Ignacio, I don’t know why it’s debated. If you correct my first post to not include Wednesday, it’s as explicit of a probability calculation you can get. The only way for it to be 1/2 is if Sleeping Beauty is awake for an equal number of coin flips. The solution to the Monty Hall problem also took a while to gain acceptance, though its paradox is a more subtle mistake in my opinion.

I think Sean is putting forth that the power of his branch probability assignments unequivocally have an answer to the problem. But I think probability does as well, as counting each state directly results in only one answer. It would be more interesting to apply ESP to uniquely conditional probability, quantum cases, like Born/Kochen-Specker type situations. An application to Bertrand’s paradox would actually be fascinating as a classical probability example.

Let me set up a different thought experiment. Again, the subject (me) knows the rules of the game. The rule is that my friend will knock me out, then role a pair of fair dice. If the dice come up snake eyes (both one’s), then he will put me in room A. Anything else and he will put me in room B. The two rooms are indistinguishable from the inside.

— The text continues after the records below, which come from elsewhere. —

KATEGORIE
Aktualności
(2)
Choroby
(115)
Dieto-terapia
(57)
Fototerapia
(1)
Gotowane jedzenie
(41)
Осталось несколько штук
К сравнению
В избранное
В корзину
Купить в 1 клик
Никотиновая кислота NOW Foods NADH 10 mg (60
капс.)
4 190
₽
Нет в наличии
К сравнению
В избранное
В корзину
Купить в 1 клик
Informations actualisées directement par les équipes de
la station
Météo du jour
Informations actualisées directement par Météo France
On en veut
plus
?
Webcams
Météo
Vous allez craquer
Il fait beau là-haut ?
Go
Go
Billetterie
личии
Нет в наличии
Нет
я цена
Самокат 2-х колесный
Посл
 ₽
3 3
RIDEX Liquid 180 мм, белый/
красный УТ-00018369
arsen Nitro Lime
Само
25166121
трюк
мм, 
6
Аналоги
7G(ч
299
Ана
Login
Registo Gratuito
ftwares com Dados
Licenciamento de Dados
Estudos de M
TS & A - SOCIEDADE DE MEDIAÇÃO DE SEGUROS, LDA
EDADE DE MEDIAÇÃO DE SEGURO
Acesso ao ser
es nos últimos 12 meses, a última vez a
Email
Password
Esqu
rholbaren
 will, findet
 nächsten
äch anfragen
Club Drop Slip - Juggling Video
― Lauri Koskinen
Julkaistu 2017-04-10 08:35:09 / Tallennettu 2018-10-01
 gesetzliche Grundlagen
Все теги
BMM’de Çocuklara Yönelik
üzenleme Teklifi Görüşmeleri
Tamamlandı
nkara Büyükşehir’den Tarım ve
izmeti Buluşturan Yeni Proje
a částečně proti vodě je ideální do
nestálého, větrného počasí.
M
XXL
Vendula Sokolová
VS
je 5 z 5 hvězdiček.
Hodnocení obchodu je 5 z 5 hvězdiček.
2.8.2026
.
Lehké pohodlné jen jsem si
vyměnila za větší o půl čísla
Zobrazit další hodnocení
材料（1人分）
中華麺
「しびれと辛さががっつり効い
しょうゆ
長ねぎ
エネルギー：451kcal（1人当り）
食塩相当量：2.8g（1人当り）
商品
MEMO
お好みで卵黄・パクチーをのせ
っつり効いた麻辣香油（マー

So when I wake up, what odds should I take that I am in room A?

Does anyone here want to argue that I should consider it 50/50 that I am in room A? If not, can you explain why this answer would be different than the “thirder” position above?

Daniel it is not all that different. The bottom line is that you have to take the rules seriously. In the Monty Hall problem you need to understand that there is someone in the background who behaves predictably and has the answers. In this case the sampling is biased, I guess it is one way to characterize it.

But it has NOTHING to do with QM. It is just trickier than first meets the eye. That’s all.